Today’s Google doodle depicts the first electric traffic lights which were installed 101 years ago.

Traffic light's 101st anniversary celebrated

Read our fun facts to find out where and by whom they were placed .

They are the bane of impatient motorists and are responsible for thousands of road rage incidents across the globe.

Now the humble traffic light has been honoured with a Google Doodle to celebrate its 101st Anniversary on Wednesday.

The first ever traffic lights were unveiled in London in the late 19th century, and placed outside the Houses of Parliament.

Non-electric and gas-operated, police officers had to work the lights by hand in a bid to control vehicles crossing on nearby Bridge Street, Great George Street and Parliament Street.

The project was short-lived after an explosion in 1869 when a leak in gas lines passing under the device exploded, and seriously injured the police officer operating the lights.

More than thirty years later an American enjoyed greater success with some eletronic lights that focused on a similar – and now internationally recognisable – system of red and green lights.

Lester Wire, a former detective in Salt Lake City, came up with the revolutionary idea in 1912, and traffic lights began springing up across the United States shortly after.

He was not the only American to come up with the idea. Garrett Morgan, an inventor from Ohio, vowed to improve traffic safety after witnessing a serious accident on the roads.

He applied for a patent for a man-powered traffic control device using a crank in 1922, but his invention is said to have never reached the prototype stage.

It has been speculated that local authorites were relucant to invest in a man-powered set of traffic signals because it would require cities to hire someone to staff it all day – whereas the emergent electric lights seemed far cheaper in comparison.

The doodle depicts the world’s first electric traffic light to be installed and put into major use in Clevland, Ohio, on August 5 1914.

Placed on the corner of Euclid Avenue and East 105th Street, it would have been a chaotic affair, with bicycles and cars as well as horses competing for domination of the road.

Doodle illustrator Nate Swinehart said that he did not include the yellow light outlining that the were not introduced until later to regulate the traffic more effectively.

In 1920 bells were added to traffic light systems to alert motorists when the lights were about to change – they were later placed with the amber light now seen on all traffic light systems today.
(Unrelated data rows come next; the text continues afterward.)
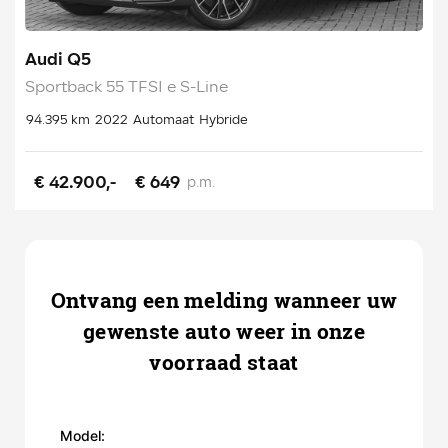
Audi Q5
Sportback 55 TFSI e S-Line
94.395 km
2022
Automaat
Hybride
€ 42.900,-
€ 649
p.m.
Ontvang een melding wanneer uw
gewenste auto weer in onze
voorraad staat
Model:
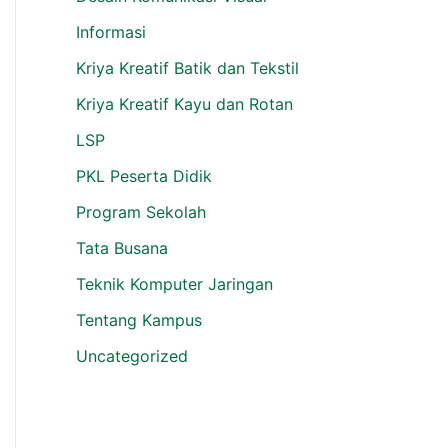
Informasi
Kriya Kreatif Batik dan Tekstil
Kriya Kreatif Kayu dan Rotan
LSP
PKL Peserta Didik
Program Sekolah
Tata Busana
Teknik Komputer Jaringan
Tentang Kampus
Uncategorized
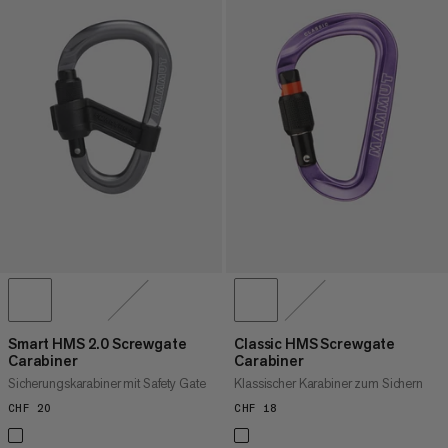
Smart HMS 2.0 Screwgate
Classic HMS Screwgate
Carabiner
Carabiner
Sicherungskarabiner mit Safety Gate
Klassischer Karabiner zum Sichern
CHF 20
CHF 20
CHF 18
CHF 18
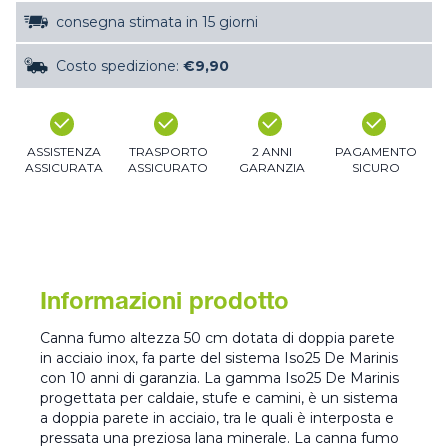
consegna stimata in 15 giorni
Costo spedizione:
€9,90
ASSISTENZA
TRASPORTO
2 ANNI
PAGAMENTO
ASSICURATA
ASSICURATO
GARANZIA
SICURO
Informazioni prodotto
Canna fumo altezza 50 cm dotata di doppia parete
in acciaio inox, fa parte del sistema Iso25 De Marinis
con 10 anni di garanzia. La gamma Iso25 De Marinis
progettata per caldaie, stufe e camini, è un sistema
a doppia parete in acciaio, tra le quali è interposta e
pressata una preziosa lana minerale. La canna fumo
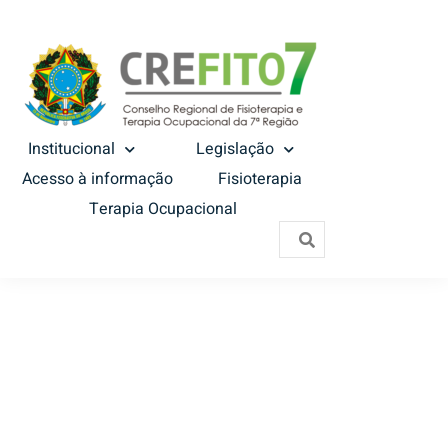
Institucional
Legislação
Acesso à informação
Fisioterapia
Terapia Ocupacional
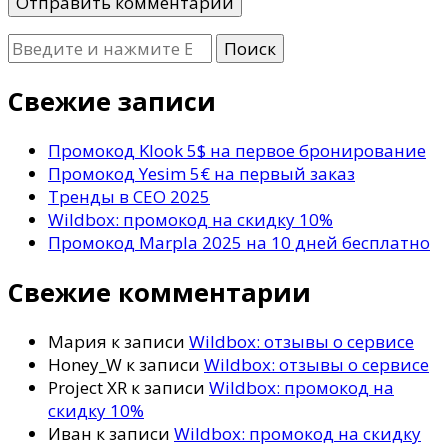
Ищите
что-
то?
Свежие записи
Промокод Klook 5$ на первое бронирование
Промокод Yesim 5€ на первый заказ
Тренды в СЕО 2025
Wildbox: промокод на скидку 10%
Промокод Marpla 2025 на 10 дней бесплатно
Свежие комментарии
Мария
к записи
Wildbox: отзывы о сервисе
Honey_W
к записи
Wildbox: отзывы о сервисе
Project XR
к записи
Wildbox: промокод на
скидку 10%
Иван
к записи
Wildbox: промокод на скидку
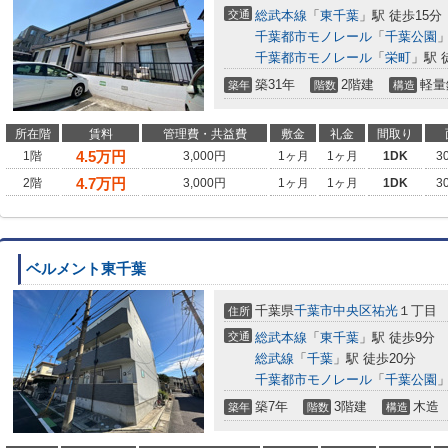
交通
総武本線
「
東千葉
」駅 徒歩15分
千葉都市モノレール
「
千葉公園
」
千葉都市モノレール
「
栄町
」駅 
築31年
2階建
軽量
築年
階数
構造
所在階
賃料
管理費・共益費
敷金
礼金
間取り
4.5
万円
1階
3,000円
1ヶ月
1ヶ月
1DK
3
4.7
万円
2階
3,000円
1ヶ月
1ヶ月
1DK
3
ベルメント東千葉
千葉県
千葉市中央区
祐光
１丁目
住所
交通
総武本線
「
東千葉
」駅 徒歩9分
総武線
「
千葉
」駅 徒歩20分
千葉都市モノレール
「
千葉公園
」
築7年
3階建
木造
築年
階数
構造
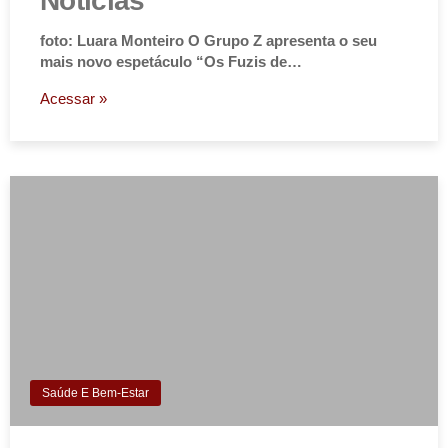
Notícias
foto: Luara Monteiro O Grupo Z apresenta o seu
mais novo espetáculo “Os Fuzis de…
Acessar »
Saúde E Bem-Estar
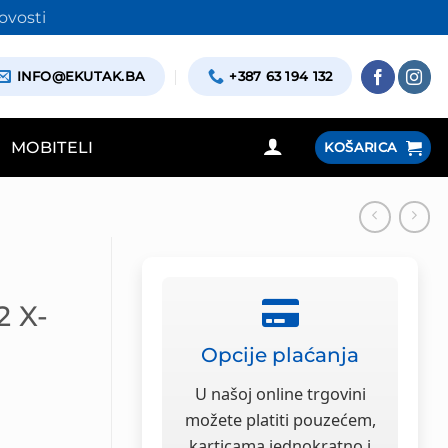
ovosti
INFO@EKUTAK.BA
+387 63 194 132
MOBITELI
KOŠARICA
 X-
Opcije plaćanja
U našoj online trgovini
možete platiti pouzećem,
karticama jednokratno i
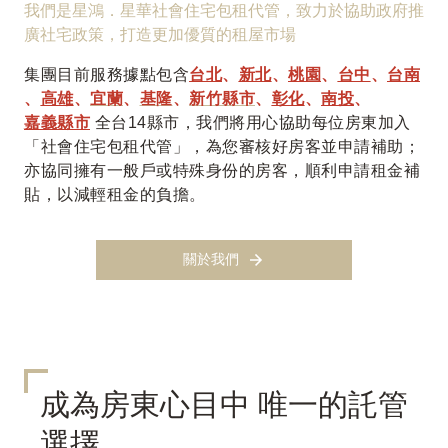
我們是星鴻．星華社會住宅包租代管，致力於協助政府推
廣社宅政策，打造更加優質的租屋市場
集團目前服務據點包含
台北
、
新北
、
桃園
、
台中
、
台南
、
高雄
、
宜蘭
、
基隆
、
新竹縣市
、
彰化
、
南投
、
嘉義縣市
全台14縣市，我們將用心協助每位房東加入
「社會住宅包租代管」，為您審核好房客並申請補助；
亦協同擁有一般戶或特殊身份的房客，順利申請租金補
貼，以減輕租金的負擔。
關於我們
成為房東心目中 唯一的託管
選擇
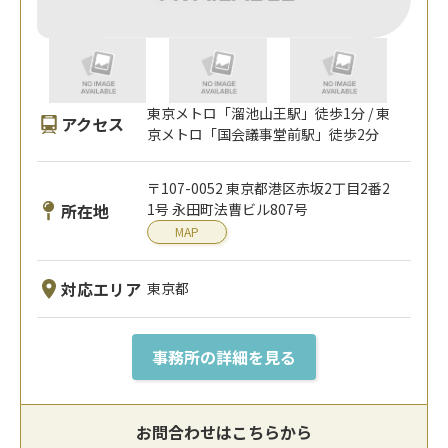
東京メトロ「溜池山王駅」徒歩1分 / 東
アクセス
京メトロ「国会議事堂前駅」徒歩2分
〒107-0052 東京都港区赤坂2丁目2番2
所在地
1号 永田町法曹ビル807号
MAP
対応エリア
東京都
事務所の詳細を見る
お問合わせはこちらから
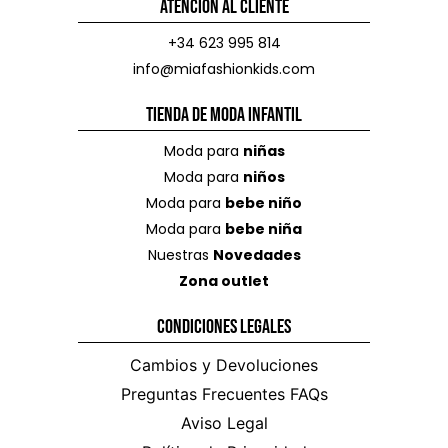
Atención al Cliente
+34 623 995 814
info@miafashionkids.com
Tienda de Moda Infantil
Moda para
niñas
Moda para
niños
Moda para
bebe niño
Moda para
bebe niña
Nuestras
Novedades
Zona outlet
Condiciones Legales
Cambios y Devoluciones
Preguntas Frecuentes FAQs
Aviso Legal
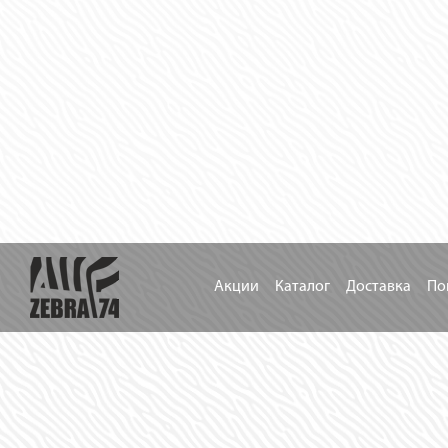
Акции
Каталог
Доставка
По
It wasn’t until 1990 that countdown timers were introduced, allowing pedestrians to judge whether there is enough time for them to cross the road before the lights turn red.

Perhaps the most impressive traffic light specimen ever to be unleashed on the world’s streets was the Traffic Light Tree, created by French sculptor Pierre Vivant in 1998.

The imposing eight-metre tall tree consists of 75 sets of lights and has become a favourite spot for tourists in London.

These days, traffic lights are highly sophisticated, incorporating special light symbols for bikes, trams and buses. Some also feature signals that are interruptible, giving priority to emergency vehicles via transmitters that send radio waves, infrared signals, or strobe light signals that are received by a sensor on or near the traffic lights.

While most countries have become dependent on traffic lights over the decades, some places are happy to do without them. In Ethiopia’s capital Addis Ababa, a huge intersection runs smoothly without a single traffic light.